A verbatim copy of every record is required, and no pictures should be included.

(EXCERPTED RECORDS begins)

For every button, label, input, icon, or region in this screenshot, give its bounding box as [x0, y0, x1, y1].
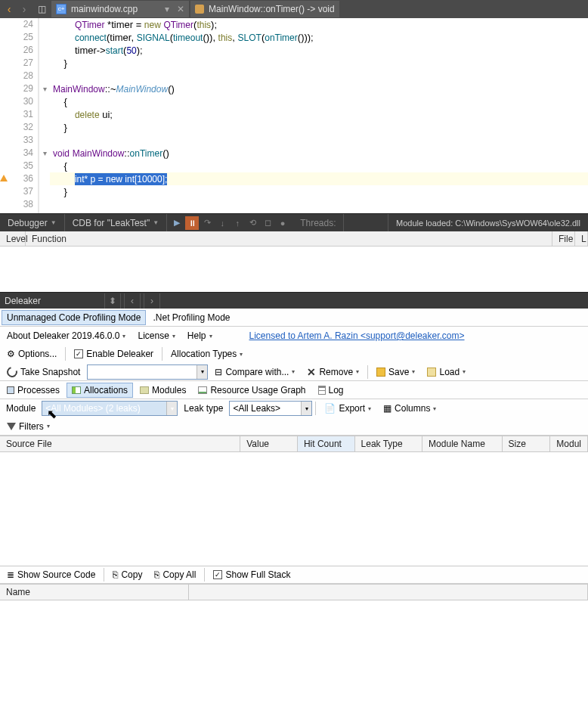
record-icon[interactable]: ● [276, 216, 289, 230]
tab-log[interactable]: Log [313, 383, 349, 398]
enable-deleaker-checkbox[interactable]: ✓Enable Deleaker [69, 346, 159, 361]
debug-status: Module loaded: C:\Windows\SysWOW64\ole32… [388, 214, 588, 231]
code-area[interactable]: QTimer *timer = new QTimer(this); connec… [50, 18, 588, 213]
tab-graph[interactable]: Resource Usage Graph [193, 383, 311, 398]
step-into-icon[interactable]: ↓ [215, 216, 229, 230]
alloc-types-button[interactable]: Allocation Types▾ [166, 346, 248, 361]
continue-icon[interactable]: ▶ [170, 216, 184, 230]
copy-all-button[interactable]: ⎘Copy All [149, 567, 201, 582]
stack-pane-body [0, 247, 588, 292]
debugger-toolbar: Debugger▼ CDB for "LeakTest"▼ ▶ ⏸ ↷ ↓ ↑ … [0, 213, 588, 231]
breadcrumb-tab[interactable]: MainWindow::onTimer() -> void [190, 1, 339, 17]
save-icon [376, 368, 385, 377]
tab-processes[interactable]: Processes [2, 383, 65, 398]
licensed-link[interactable]: Licensed to Artem A. Razin <support@dele… [249, 330, 465, 341]
copy-all-icon: ⎘ [154, 569, 159, 580]
process-icon [7, 386, 14, 394]
alloc-grid-body[interactable] [0, 452, 588, 566]
file-tab-label: mainwindow.cpp [71, 4, 138, 14]
code-editor[interactable]: 242526272829303132333435363738 ▾▾ QTimer… [0, 18, 588, 213]
col-module-name[interactable]: Module Name [422, 436, 502, 451]
stack-grid-header: Name [0, 584, 588, 600]
info-bar: About Deleaker 2019.46.0.0▾ License▾ Hel… [0, 327, 588, 345]
take-snapshot-button[interactable]: Take Snapshot [2, 364, 85, 380]
editor-tab-bar: ‹ › ◫ c+ mainwindow.cpp ▾ ✕ MainWindow::… [0, 0, 588, 18]
debugger-label[interactable]: Debugger▼ [0, 214, 65, 231]
help-button[interactable]: Help▾ [182, 328, 218, 343]
debug-icons: ▶ ⏸ ↷ ↓ ↑ ⟲ ◻ ● [167, 216, 292, 230]
nav-fwd2-icon[interactable]: › [144, 293, 160, 309]
stop-icon[interactable]: ◻ [261, 216, 274, 230]
chevron-down-icon[interactable]: ▾ [165, 4, 169, 14]
tab-modules[interactable]: Modules [135, 383, 191, 398]
compare-button[interactable]: ⊟Compare with...▾ [209, 364, 300, 380]
col-level[interactable]: Level [0, 231, 26, 246]
module-icon [140, 386, 149, 394]
alloc-grid-header: Source File Value Hit Count Leak Type Mo… [0, 436, 588, 452]
columns-icon: ▦ [383, 403, 391, 414]
fold-column: ▾▾ [39, 18, 50, 213]
profiling-mode-bar: Unmanaged Code Profiling Mode .Net Profi… [0, 309, 588, 327]
line-number-gutter: 242526272829303132333435363738 [0, 18, 39, 213]
load-button[interactable]: Load▾ [422, 364, 471, 380]
nav-fwd-icon[interactable]: › [17, 2, 32, 17]
options-button[interactable]: ⚙Options... [2, 346, 62, 361]
bottom-toolbar: ≣Show Source Code ⎘Copy ⎘Copy All ✓Show … [0, 566, 588, 584]
col-file[interactable]: File [552, 231, 575, 246]
cpp-file-icon: c+ [56, 4, 67, 14]
file-tab[interactable]: c+ mainwindow.cpp ▾ ✕ [51, 1, 189, 17]
col-module[interactable]: Modul [550, 436, 588, 451]
col-line[interactable]: L [575, 231, 588, 246]
copy-button[interactable]: ⎘Copy [107, 567, 147, 582]
compare-icon: ⊟ [215, 367, 222, 377]
alloc-icon [72, 386, 81, 394]
col-size[interactable]: Size [503, 436, 551, 451]
leaktype-label: Leak type [179, 403, 227, 414]
col-hit-count[interactable]: Hit Count [298, 436, 355, 451]
pause-icon[interactable]: ⏸ [185, 216, 199, 230]
tab-allocations[interactable]: Allocations [67, 383, 133, 398]
leaktype-combo[interactable]: <All Leaks>▾ [229, 401, 312, 416]
full-stack-checkbox[interactable]: ✓Show Full Stack [208, 567, 296, 582]
gear-icon: ⚙ [7, 349, 15, 359]
filter-icon [7, 423, 16, 430]
snapshot-combo[interactable]: ▾ [87, 364, 208, 380]
threads-label[interactable]: Threads: [292, 214, 344, 231]
deleaker-title: Deleaker [5, 296, 41, 306]
view-tabs: Processes Allocations Modules Resource U… [0, 381, 588, 399]
col-value[interactable]: Value [240, 436, 298, 451]
show-source-button[interactable]: ≣Show Source Code [2, 567, 101, 582]
step-out-icon[interactable]: ↑ [231, 216, 244, 230]
col-leak-type[interactable]: Leak Type [355, 436, 423, 451]
remove-button[interactable]: ✕Remove▾ [302, 364, 364, 380]
snapshot-bar: Take Snapshot ▾ ⊟Compare with...▾ ✕Remov… [0, 363, 588, 381]
license-button[interactable]: License▾ [132, 328, 180, 343]
save-button[interactable]: Save▾ [371, 364, 420, 380]
step-over-icon[interactable]: ↷ [200, 216, 214, 230]
nav-back2-icon[interactable]: ‹ [124, 293, 141, 309]
deleaker-title-bar: Deleaker ⬍ ‹ › [0, 292, 588, 309]
graph-icon [198, 386, 207, 394]
module-combo[interactable]: <All Modules> (2 leaks)▾ [42, 401, 178, 416]
unmanaged-mode-tab[interactable]: Unmanaged Code Profiling Mode [2, 310, 146, 325]
module-label: Module [2, 403, 40, 414]
filters-button[interactable]: Filters▾ [2, 419, 55, 434]
columns-button[interactable]: ▦Columns▾ [378, 401, 441, 416]
col-empty[interactable] [189, 585, 588, 600]
export-icon: 📄 [324, 403, 336, 414]
col-function[interactable]: Function [26, 231, 552, 246]
close-tab-icon[interactable]: ✕ [177, 4, 184, 14]
col-source-file[interactable]: Source File [0, 436, 240, 451]
restart-icon[interactable]: ⟲ [246, 216, 259, 230]
about-button[interactable]: About Deleaker 2019.46.0.0▾ [2, 328, 131, 343]
split-icon[interactable]: ◫ [35, 2, 48, 16]
export-button[interactable]: 📄Export▾ [319, 401, 376, 416]
col-name[interactable]: Name [0, 585, 189, 600]
debug-config[interactable]: CDB for "LeakTest"▼ [65, 214, 167, 231]
function-icon [195, 5, 204, 14]
dotnet-mode-tab[interactable]: .Net Profiling Mode [147, 310, 235, 325]
pin-icon[interactable]: ⬍ [104, 293, 121, 309]
stack-grid-body[interactable] [0, 600, 588, 701]
nav-back-icon[interactable]: ‹ [2, 2, 17, 17]
filter-bar: Module <All Modules> (2 leaks)▾ Leak typ… [0, 399, 588, 417]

(EXCERPTED RECORDS ends)

PROBLEM SOLUTION
For every button, label, input, icon, or region in this screenshot, give its bounding box as [x0, y0, x1, y1].
record-icon[interactable]: ● [276, 216, 289, 230]
tab-log[interactable]: Log [313, 383, 349, 398]
enable-deleaker-checkbox[interactable]: ✓Enable Deleaker [69, 346, 159, 361]
debug-status: Module loaded: C:\Windows\SysWOW64\ole32… [388, 214, 588, 231]
code-area[interactable]: QTimer *timer = new QTimer(this); connec… [50, 18, 588, 213]
tab-graph[interactable]: Resource Usage Graph [193, 383, 311, 398]
step-into-icon[interactable]: ↓ [215, 216, 229, 230]
alloc-types-button[interactable]: Allocation Types▾ [166, 346, 248, 361]
continue-icon[interactable]: ▶ [170, 216, 184, 230]
copy-all-button[interactable]: ⎘Copy All [149, 567, 201, 582]
stack-pane-body [0, 247, 588, 292]
debugger-toolbar: Debugger▼ CDB for "LeakTest"▼ ▶ ⏸ ↷ ↓ ↑ … [0, 213, 588, 231]
breadcrumb-tab[interactable]: MainWindow::onTimer() -> void [190, 1, 339, 17]
save-icon [376, 368, 385, 377]
tab-processes[interactable]: Processes [2, 383, 65, 398]
licensed-link[interactable]: Licensed to Artem A. Razin <support@dele… [249, 330, 465, 341]
copy-all-icon: ⎘ [154, 569, 159, 580]
process-icon [7, 386, 14, 394]
alloc-grid-body[interactable] [0, 452, 588, 566]
file-tab-label: mainwindow.cpp [71, 4, 138, 14]
code-editor[interactable]: 242526272829303132333435363738 ▾▾ QTimer… [0, 18, 588, 213]
col-module-name[interactable]: Module Name [422, 436, 502, 451]
stack-grid-header: Name [0, 584, 588, 600]
info-bar: About Deleaker 2019.46.0.0▾ License▾ Hel… [0, 327, 588, 345]
take-snapshot-button[interactable]: Take Snapshot [2, 364, 85, 380]
editor-tab-bar: ‹ › ◫ c+ mainwindow.cpp ▾ ✕ MainWindow::… [0, 0, 588, 18]
debugger-label[interactable]: Debugger▼ [0, 214, 65, 231]
help-button[interactable]: Help▾ [182, 328, 218, 343]
debug-icons: ▶ ⏸ ↷ ↓ ↑ ⟲ ◻ ● [167, 216, 292, 230]
nav-fwd2-icon[interactable]: › [144, 293, 160, 309]
stop-icon[interactable]: ◻ [261, 216, 274, 230]
chevron-down-icon[interactable]: ▾ [165, 4, 169, 14]
tab-modules[interactable]: Modules [135, 383, 191, 398]
compare-button[interactable]: ⊟Compare with...▾ [209, 364, 300, 380]
col-level[interactable]: Level [0, 231, 26, 246]
module-icon [140, 386, 149, 394]
alloc-grid-header: Source File Value Hit Count Leak Type Mo… [0, 436, 588, 452]
columns-icon: ▦ [383, 403, 391, 414]
fold-column: ▾▾ [39, 18, 50, 213]
profiling-mode-bar: Unmanaged Code Profiling Mode .Net Profi… [0, 309, 588, 327]
line-number-gutter: 242526272829303132333435363738 [0, 18, 39, 213]
load-button[interactable]: Load▾ [422, 364, 471, 380]
nav-fwd-icon[interactable]: › [17, 2, 32, 17]
options-button[interactable]: ⚙Options... [2, 346, 62, 361]
bottom-toolbar: ≣Show Source Code ⎘Copy ⎘Copy All ✓Show … [0, 566, 588, 584]
col-file[interactable]: File [552, 231, 575, 246]
cpp-file-icon: c+ [56, 4, 67, 14]
file-tab[interactable]: c+ mainwindow.cpp ▾ ✕ [51, 1, 189, 17]
col-module[interactable]: Modul [550, 436, 588, 451]
col-line[interactable]: L [575, 231, 588, 246]
copy-button[interactable]: ⎘Copy [107, 567, 147, 582]
compare-icon: ⊟ [215, 367, 222, 377]
alloc-icon [72, 386, 81, 394]
col-size[interactable]: Size [503, 436, 551, 451]
leaktype-label: Leak type [179, 403, 227, 414]
col-hit-count[interactable]: Hit Count [298, 436, 355, 451]
pause-icon[interactable]: ⏸ [185, 216, 199, 230]
tab-allocations[interactable]: Allocations [67, 383, 133, 398]
leaktype-combo[interactable]: <All Leaks>▾ [229, 401, 312, 416]
full-stack-checkbox[interactable]: ✓Show Full Stack [208, 567, 296, 582]
gear-icon: ⚙ [7, 349, 15, 359]
filter-icon [7, 423, 16, 430]
snapshot-combo[interactable]: ▾ [87, 364, 208, 380]
threads-label[interactable]: Threads: [292, 214, 344, 231]
deleaker-title: Deleaker [5, 296, 41, 306]
view-tabs: Processes Allocations Modules Resource U… [0, 381, 588, 399]
col-value[interactable]: Value [240, 436, 298, 451]
show-source-button[interactable]: ≣Show Source Code [2, 567, 101, 582]
step-out-icon[interactable]: ↑ [231, 216, 244, 230]
col-leak-type[interactable]: Leak Type [355, 436, 423, 451]
remove-button[interactable]: ✕Remove▾ [302, 364, 364, 380]
snapshot-bar: Take Snapshot ▾ ⊟Compare with...▾ ✕Remov… [0, 363, 588, 381]
license-button[interactable]: License▾ [132, 328, 180, 343]
save-button[interactable]: Save▾ [371, 364, 420, 380]
step-over-icon[interactable]: ↷ [200, 216, 214, 230]
nav-back2-icon[interactable]: ‹ [124, 293, 141, 309]
deleaker-title-bar: Deleaker ⬍ ‹ › [0, 292, 588, 309]
graph-icon [198, 386, 207, 394]
module-combo[interactable]: <All Modules> (2 leaks)▾ [42, 401, 178, 416]
unmanaged-mode-tab[interactable]: Unmanaged Code Profiling Mode [2, 310, 146, 325]
module-label: Module [2, 403, 40, 414]
filters-button[interactable]: Filters▾ [2, 419, 55, 434]
columns-button[interactable]: ▦Columns▾ [378, 401, 441, 416]
col-empty[interactable] [189, 585, 588, 600]
export-icon: 📄 [324, 403, 336, 414]
col-function[interactable]: Function [26, 231, 552, 246]
close-tab-icon[interactable]: ✕ [177, 4, 184, 14]
col-source-file[interactable]: Source File [0, 436, 240, 451]
restart-icon[interactable]: ⟲ [246, 216, 259, 230]
about-button[interactable]: About Deleaker 2019.46.0.0▾ [2, 328, 131, 343]
split-icon[interactable]: ◫ [35, 2, 48, 16]
export-button[interactable]: 📄Export▾ [319, 401, 376, 416]
col-name[interactable]: Name [0, 585, 189, 600]
debug-config[interactable]: CDB for "LeakTest"▼ [65, 214, 167, 231]
function-icon [195, 5, 204, 14]
dotnet-mode-tab[interactable]: .Net Profiling Mode [147, 310, 235, 325]
pin-icon[interactable]: ⬍ [104, 293, 121, 309]
stack-grid-body[interactable] [0, 600, 588, 701]
nav-back-icon[interactable]: ‹ [2, 2, 17, 17]
filter-bar: Module <All Modules> (2 leaks)▾ Leak typ… [0, 399, 588, 417]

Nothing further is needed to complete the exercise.